LISTED RECORDS>
== Segment start ==
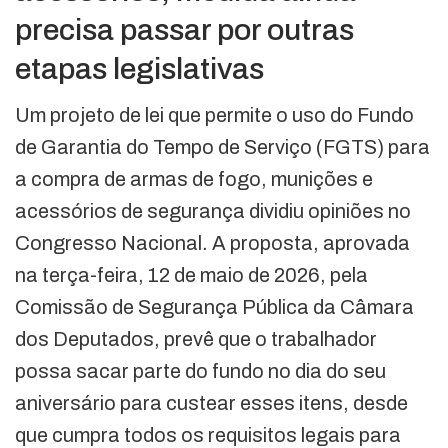
precisa passar por outras
etapas legislativas
Um projeto de lei que permite o uso do Fundo
de Garantia do Tempo de Serviço (FGTS) para
a compra de armas de fogo, munições e
acessórios de segurança dividiu opiniões no
Congresso Nacional. A proposta, aprovada
na terça-feira, 12 de maio de 2026, pela
Comissão de Segurança Pública da Câmara
dos Deputados, prevê que o trabalhador
possa sacar parte do fundo no dia do seu
aniversário para custear esses itens, desde
que cumpra todos os requisitos legais para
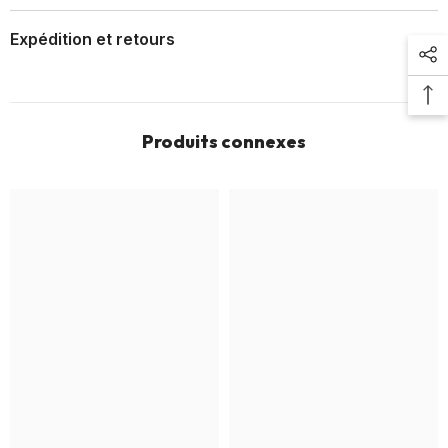
Expédition et retours
Produits connexes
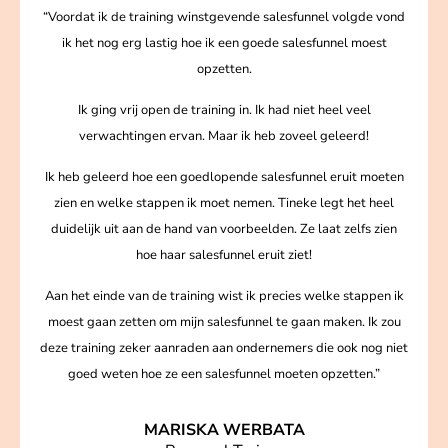
“Voordat ik de training winstgevende salesfunnel volgde vond
ik het nog erg lastig hoe ik een goede salesfunnel moest
opzetten.
Ik ging vrij open de training in. Ik had niet heel veel
verwachtingen ervan. Maar ik heb zoveel geleerd!
Ik heb geleerd hoe een goedlopende salesfunnel eruit moeten
zien en welke stappen ik moet nemen. Tineke legt het heel
duidelijk uit aan de hand van voorbeelden. Ze laat zelfs zien
hoe haar salesfunnel eruit ziet!
Aan het einde van de training wist ik precies welke stappen ik
moest gaan zetten om mijn salesfunnel te gaan maken. Ik zou
deze training zeker aanraden aan ondernemers die ook nog niet
goed weten hoe ze een salesfunnel moeten opzetten.”
MARISKA WERBATA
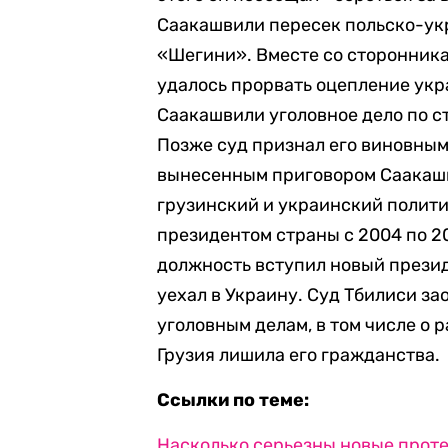
Саакашвили пересек польско-ук
«Шегини». Вместе со сторонника
удалось прорвать оцепление укр
Саакашвили уголовное дело по с
Позже суд признал его виновным 
вынесенным приговором Саакашв
грузинский и украинский полити
президентом страны с 2004 по 200
должность вступил новый прези
уехал в Украину. Суд Тбилиси з
уголовным делам, в том числе о 
Грузия лишила его гражданства.
Ссылки по теме:
Насколько серьезны новые проте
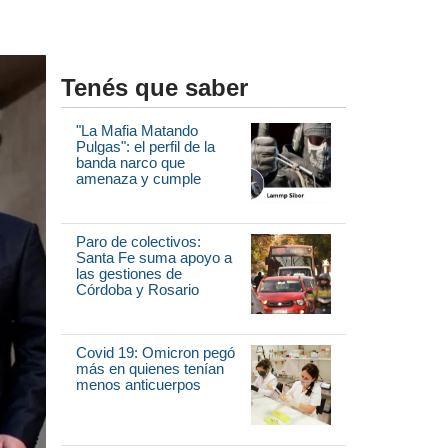
Tenés que saber
"La Mafia Matando
Pulgas": el perfil de la
banda narco que
amenaza y cumple
Paro de colectivos:
Santa Fe suma apoyo a
las gestiones de
Córdoba y Rosario
Covid 19: Omicron pegó
más en quienes tenían
menos anticuerpos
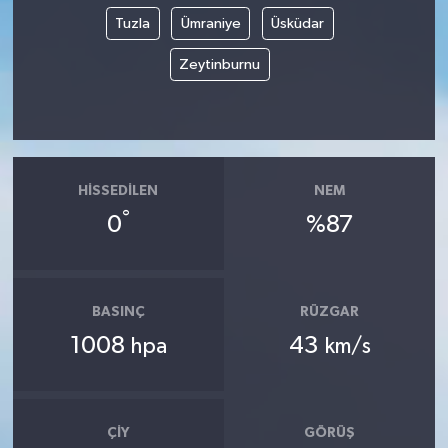
Tuzla
Ümraniye
Üsküdar
Zeytinburnu
HISSEDILEN
NEM
°
0
%87
BASINÇ
RÜZGAR
1008
43
hpa
km/s
ÇIY
GÖRÜŞ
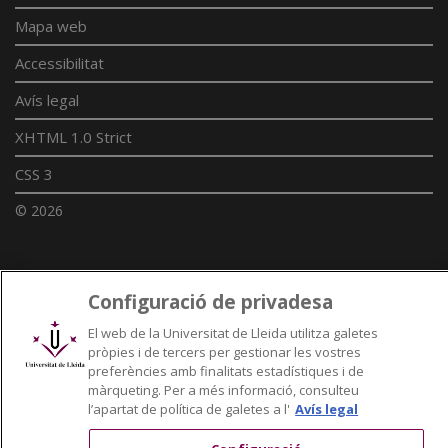
Mapa web
Accessibilitat
Avís legal
XHTML 1.0 Strict
CSS 3
© 2026
Enllaços UdL
Configuració de privadesa
Xarxes universitàries
El web de la Universitat de Lleida utilitza galetes
pròpies i de tercers per gestionar les vostres
preferències amb finalitats estadístiques i de
màrqueting. Per a més informació, consulteu
l’apartat de política de galetes a l'
Avís legal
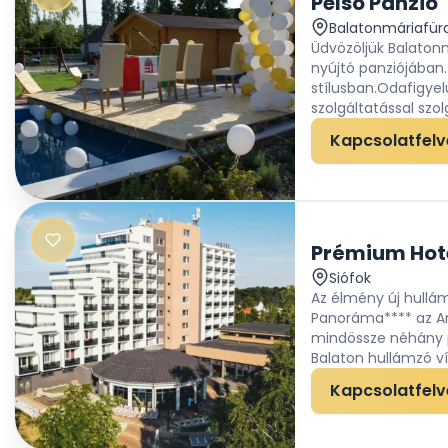
Pelso Panzió
Balatonmáriafür
Üdvözöljük Balatonm
nyújtó panziójában.
stílusban.Odafigye
szolgáltatással szolg
Kapcsolatfelv
Prémium Hot
Siófok
Az élmény új hullá
Panoráma**** az Ara
mindössze néhány p
Balaton hullámzó víz
Kapcsolatfelv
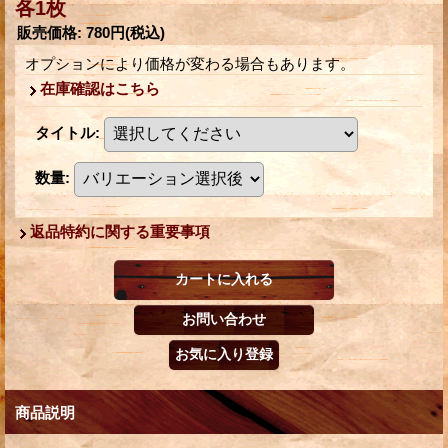
各1枚
販売価格
:
780円
(税込)
オプションにより価格が変わる場合もあります。
在庫確認はこちら
タイトル
:
数量
:
返品特約に関する重要事項
商品説明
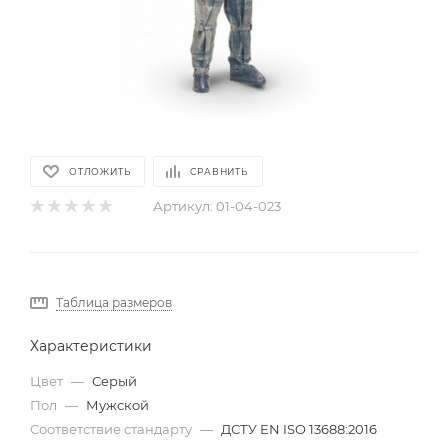
ОТЛОЖИТЬ
СРАВНИТЬ
Артикул:
01-04-023
Таблица размеров
Характеристики
Цвет
—
Серый
Пол
—
Мужской
Соответствие стандарту
—
ДСТУ EN ISO 13688:2016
== Segment end ==
WHAT IS REQUIRED> Give again, word for word, only the lines that run from the top of the data above through the line with "ik het nog erg". Drop the pictures.

TASK RESPONSE>
precisa passar por outras
etapas legislativas
Um projeto de lei que permite o uso do Fundo
de Garantia do Tempo de Serviço (FGTS) para
a compra de armas de fogo, munições e
acessórios de segurança dividiu opiniões no
Congresso Nacional. A proposta, aprovada
na terça-feira, 12 de maio de 2026, pela
Comissão de Segurança Pública da Câmara
dos Deputados, prevê que o trabalhador
possa sacar parte do fundo no dia do seu
aniversário para custear esses itens, desde
que cumpra todos os requisitos legais para
Expédition et retours
Produits connexes
“Voordat ik de training winstgevende salesfunnel volgde vond
ik het nog erg lastig hoe ik een goede salesfunnel moest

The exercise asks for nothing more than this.